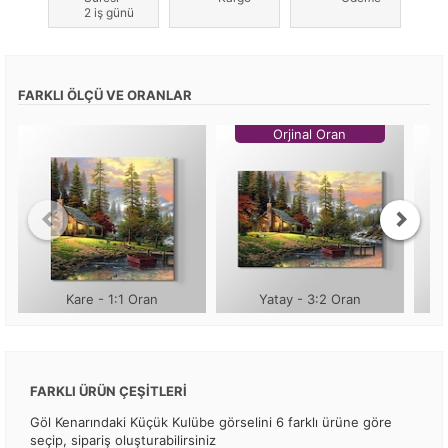
2 iş günü
FARKLI ÖLÇÜ VE ORANLAR
Orjinal Oran
Kare - 1:1 Oran
Yatay - 3:2 Oran
FARKLI ÜRÜN ÇEŞİTLERİ
Göl Kenarındaki Küçük Kulübe görselini 6 farklı ürüne göre
seçip, sipariş oluşturabilirsiniz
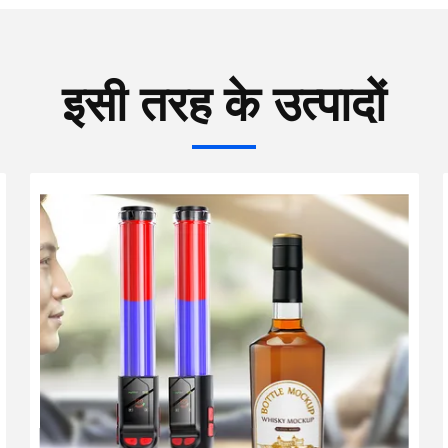
इसी तरह के उत्पादों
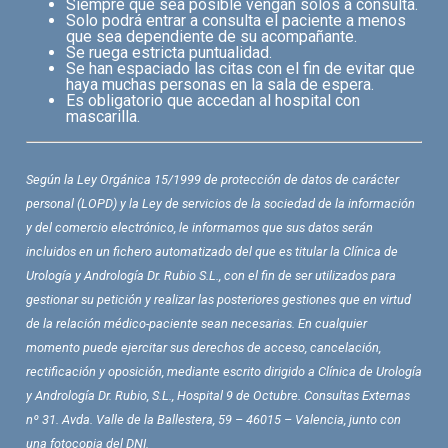
Siempre que sea posible vengan solos a consulta.
Solo podrá entrar a consulta el paciente a menos
que sea dependiente de su acompañante.
Se ruega estricta puntualidad.
Se han espaciado las citas con el fin de evitar que
haya muchas personas en la sala de espera.
Es obligatorio que accedan al hospital con
mascarilla.
Según la Ley Orgánica 15/1999 de protección de datos de carácter
personal (LOPD) y la Ley de servicios de la sociedad de la información
y del comercio electrónico, le informamos que sus datos serán
incluidos en un fichero automatizado del que es titular la Clínica de
Urología y Andrología Dr. Rubio S.L., con el fin de ser utilizados para
gestionar su petición y realizar las posteriores gestiones que en virtud
de la relación médico-paciente sean necesarias. En cualquier
momento puede ejercitar sus derechos de acceso, cancelación,
rectificación y oposición, mediante escrito dirigido a Clínica de Urología
y Andrología Dr. Rubio, S.L., Hospital 9 de Octubre. Consultas Externas
nº 31. Avda. Valle de la Ballestera, 59 – 46015 – Valencia, junto con
una fotocopia del DNI.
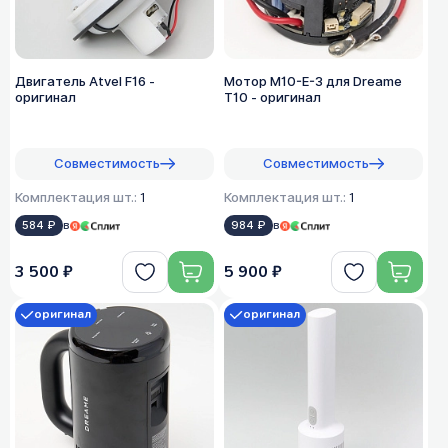
Двигатель Atvel F16 -
Мотор M10-E-3 для Dreame
оригинал
T10 - оригинал
Совместимость
Совместимость
Комплектация шт.:
1
Комплектация шт.:
1
584 ₽
в
984 ₽
в
3 500 ₽
5 900 ₽
оригинал
оригинал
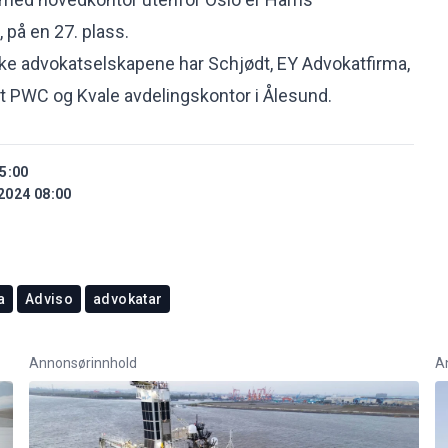
 på en 27. plass.
ske advokatselskapene har Schjødt, EY Advokatfirma,
t PWC og Kvale avdelingskontor i Ålesund.
5:00
2024 08:00
a
Adviso
advokatar
Annonsørinnhold
A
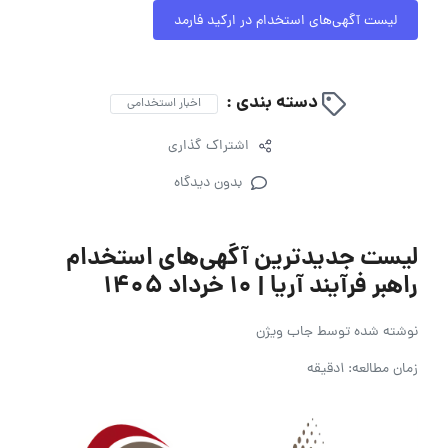
لیست آگهی‌های استخدام در ارکید فارمد
دسته بندی :
اخبار استخدامی
اشتراک گذاری
بدون دیدگاه
لیست جدیدترین آگهی‌های استخدام
راهبر فرآیند آریا | ۱۰ خرداد ۱۴۰۵
نوشته شده توسط
جاب ویژن
زمان مطالعه: 1دقیقه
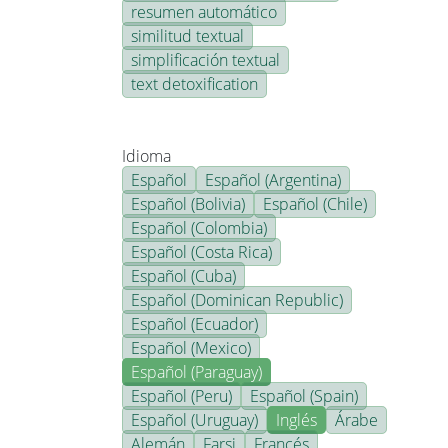
resumen automático
similitud textual
simplificación textual
text detoxification
Idioma
Español
Español (Argentina)
Español (Bolivia)
Español (Chile)
Español (Colombia)
Español (Costa Rica)
Español (Cuba)
Español (Dominican Republic)
Español (Ecuador)
Español (Mexico)
Español (Paraguay)
Español (Peru)
Español (Spain)
Español (Uruguay)
Inglés
Árabe
Alemán
Farsi
Francés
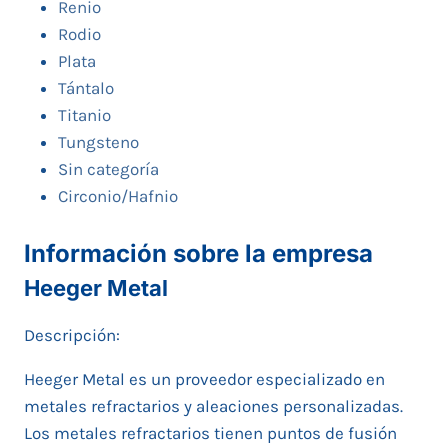
Renio
Rodio
Plata
Tántalo
Titanio
Tungsteno
Sin categoría
Circonio/Hafnio
Información sobre la empresa
Heeger Metal
Descripción:
Heeger Metal es un proveedor especializado en
metales refractarios y aleaciones personalizadas.
Los metales refractarios tienen puntos de fusión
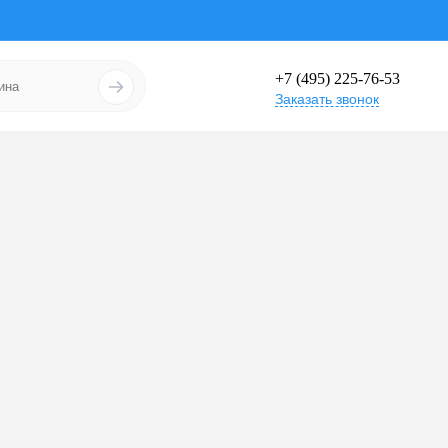
+7 (495) 225-76-53
Заказать звонок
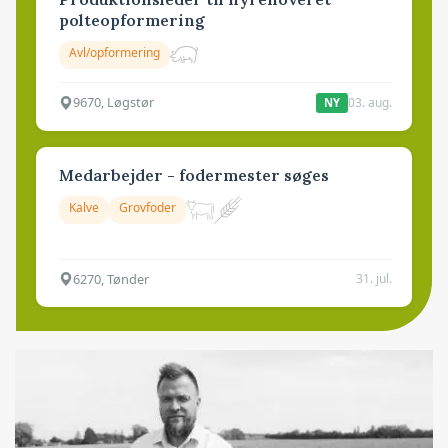
polteopformering
Avl/opformering
9670, Løgstør
03. aug.
NY
Medarbejder - fodermester søges
Kalve
Grovfoder
6270, Tønder
31. jul.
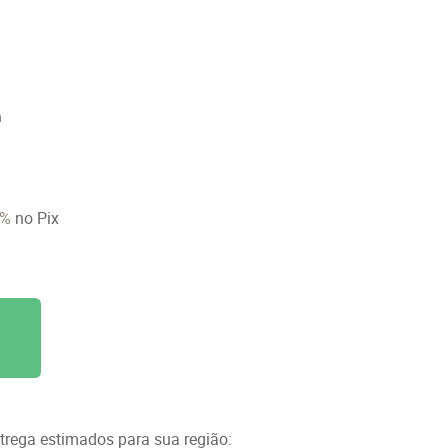
n
6%
no Pix
ntrega estimados para sua região:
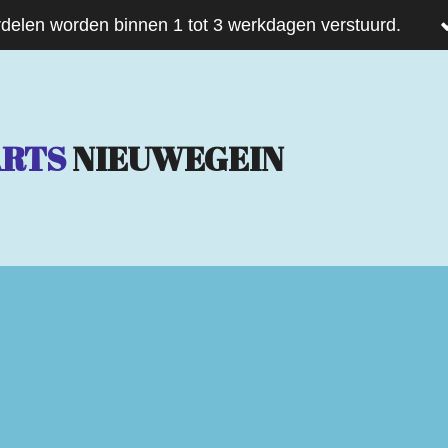
delen worden binnen 1 tot 3 werkdagen verstuurd.
ARTS
NIEUWEGEIN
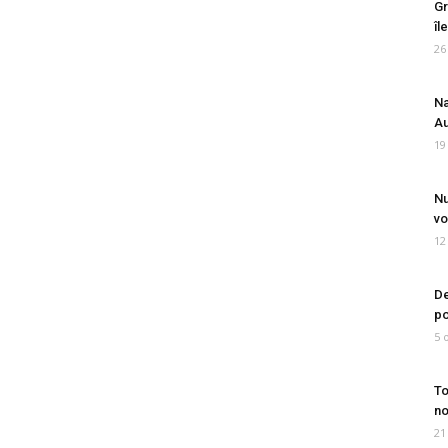
Gr
îl
26
Na
Au
19
Nu
vo
12
De
po
5 
To
no
21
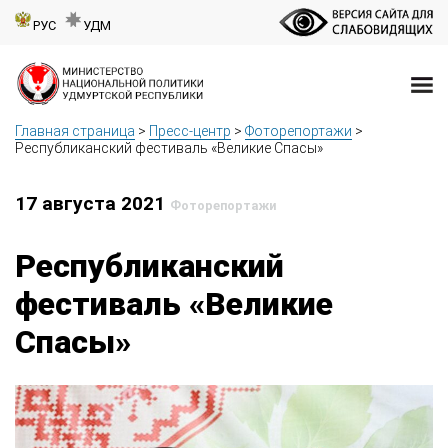
РУС
УДМ
Главная страница
>
Пресс-центр
>
Фоторепортажи
>
Республиканский фестиваль «Великие Спасы»
17 августа 2021
Фоторепортажи
Республиканский
фестиваль «Великие
Спасы»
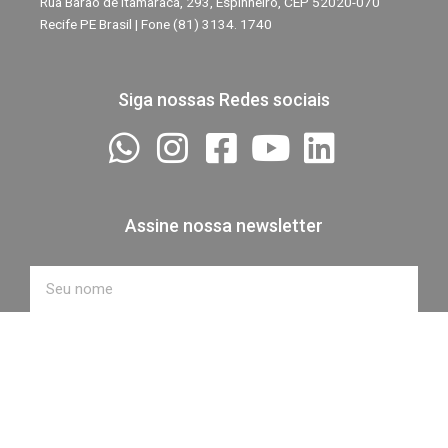
Rua Barão de Itamaracá, 293, Espinheiro, CEP 52020-070
Recife PE Brasil | Fone (81) 3134. 1740
Siga nossas Redes sociais
Assine nossa newsletter
Nome
Email
ASSINE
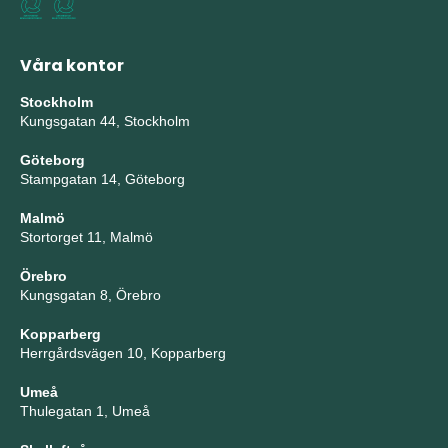
Våra kontor
Stockholm
Kungsgatan 44, Stockholm
Göteborg
Stampgatan 14, Göteborg
Malmö
Stortorget 11, Malmö
Örebro
Kungsgatan 8, Örebro
Kopparberg
Herrgårdsvägen 10, Kopparberg
Umeå
Thulegatan 1, Umeå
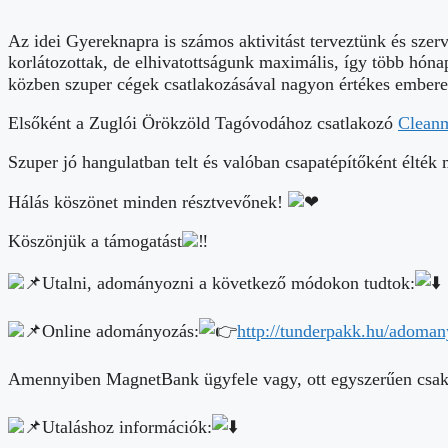
Az idei Gyereknapra is számos aktivitást terveztünk és sze
korlátozottak, de elhivatottságunk maximális, így több hóna
közben szuper cégek csatlakozásával nagyon értékes ember
Elsőként a Zuglói Örökzöld
Tagóvodához csatlakozó
Cleanm
Szuper jó hangulatban telt és valóban csapatépítőként élték 
Hálás köszönet minden résztvevőnek!
Köszönjük a támogatást
Utalni, adományozni a következő módokon tudtok:
Online adományozás:
http://tunderpakk.hu/adoma
Amennyiben MagnetBank ügyfele vagy, ott egyszerűen csak pár
Utaláshoz információk:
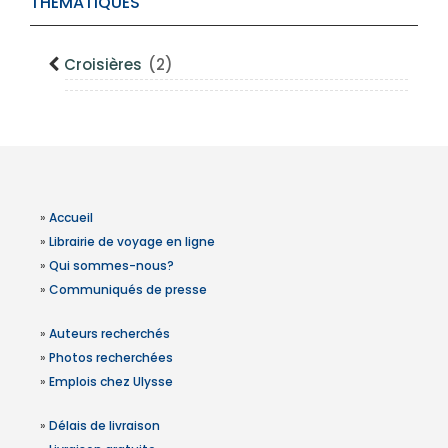
THÉMATIQUES
Croisières
(2)
»
Accueil
»
Librairie de voyage en ligne
»
Qui sommes-nous?
»
Communiqués de presse
»
Auteurs recherchés
»
Photos recherchées
»
Emplois chez Ulysse
»
Délais de livraison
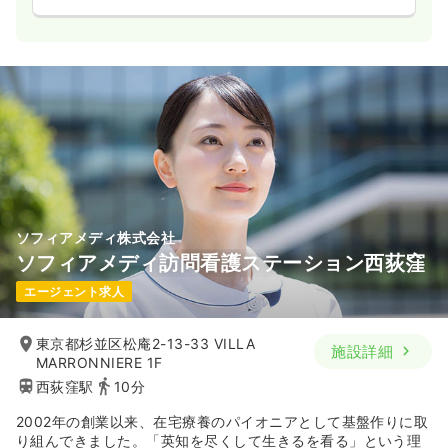
ソフィアメディ株式会社
ソフィアメディ訪問看護ステーション西荻窪
エージェント求人
東京都杉並区松庵2-13-33 VILLA
施設詳細
MARRONNIERE 1F
西荻窪駅
10分
2002年の創業以来、在宅療養のパイオニアとして基盤作りに取
り組んできました。「英知を尽くして生きるを看る」という理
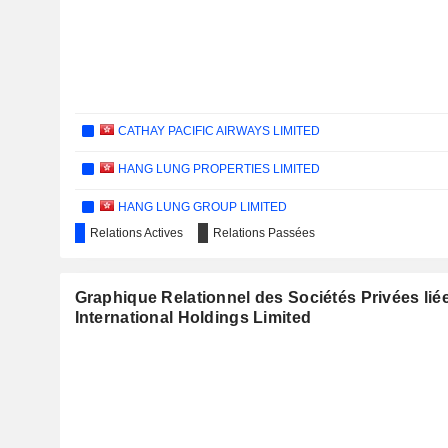
CATHAY PACIFIC AIRWAYS LIMITED
HANG LUNG PROPERTIES LIMITED
HANG LUNG GROUP LIMITED
Relations Actives
Relations Passées
CHINA TRAVEL INTERNATIONAL INVESTMENT HONG KON
SMARTONE TELECOMMUNICATIONS HOLDINGS LIMITED
Graphique Relationnel des Sociétés Privées lié
International Holdings Limited
MIRAMAR HOTEL AND INVESTMENT COMPANY, LIMITED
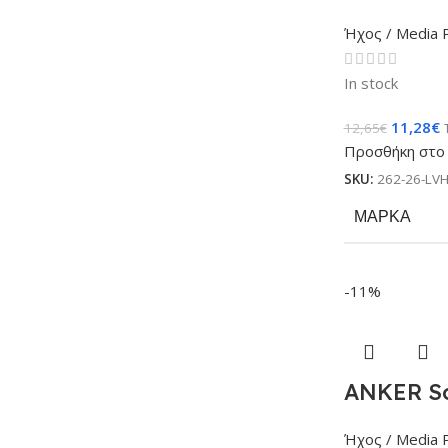
Ήχος / Media 
In stock
11,28
€
12,65
€
Προσθήκη στο 
SKU:
262-26-LV
ΜΆΡΚΑ
-11%
ANKER So
Ήχος / Media 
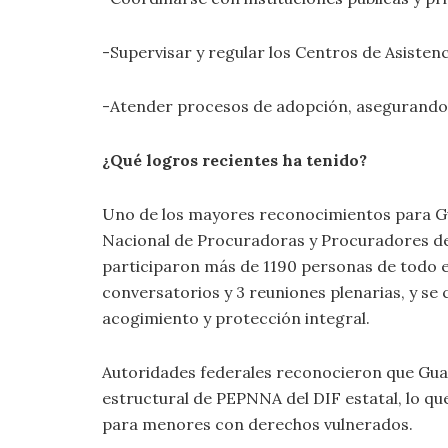
-Supervisar y regular los Centros de Asistenci
-Atender procesos de adopción, asegurando 
¿Qué logros recientes ha tenido?
Uno de los mayores reconocimientos para Gua
Nacional de Procuradoras y Procuradores de
participaron más de 1190 personas de todo el 
conversatorios y 3 reuniones plenarias, y s
acogimiento y protección integral.
Autoridades federales reconocieron que Guan
estructural de PEPNNA del DIF estatal, lo qu
para menores con derechos vulnerados.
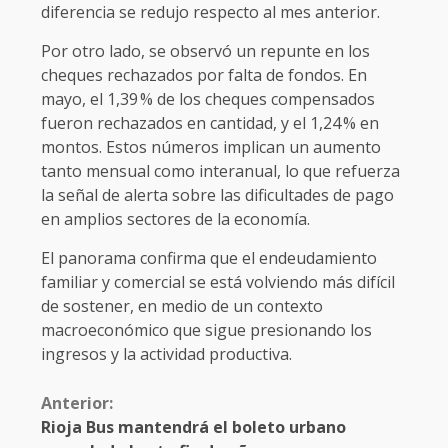
diferencia se redujo respecto al mes anterior.
Por otro lado, se observó un repunte en los
cheques rechazados por falta de fondos. En
mayo, el 1,39 % de los cheques compensados
fueron rechazados en cantidad, y el 1,24 % en
montos. Estos números implican un aumento
tanto mensual como interanual, lo que refuerza
la señal de alerta sobre las dificultades de pago
en amplios sectores de la economía.
El panorama confirma que el endeudamiento
familiar y comercial se está volviendo más difícil
de sostener, en medio de un contexto
macroeconómico que sigue presionando los
ingresos y la actividad productiva.
Anterior:
Rioja Bus mantendrá el boleto urbano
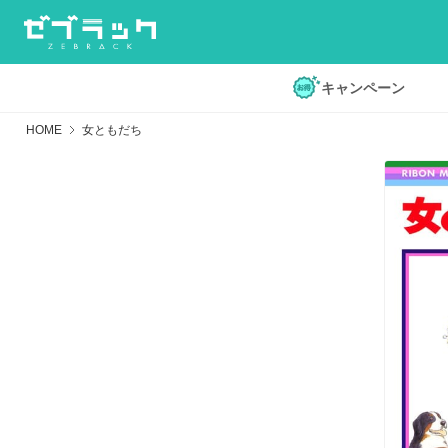
キャンペーン
HOME
女ともだち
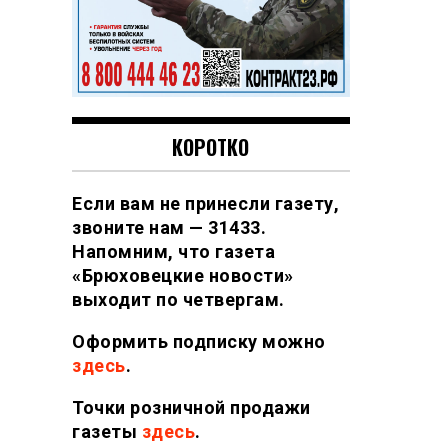
КОРОТКО
Если вам не принесли газету,
звоните нам — 31433.
Напомним, что газета
«Брюховецкие новости»
выходит по четвергам.
Оформить подписку можно
здесь
.
Точки розничной продажи
газеты
здесь
.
════
### WHAT IS REQUIRED
Go through the records above and, whenever a line includes the word "Kopparberg", copy it.

### RESPONSE TO THIS EXERCISE
Kopparberg
Herrgårdsvägen 10, Kopparberg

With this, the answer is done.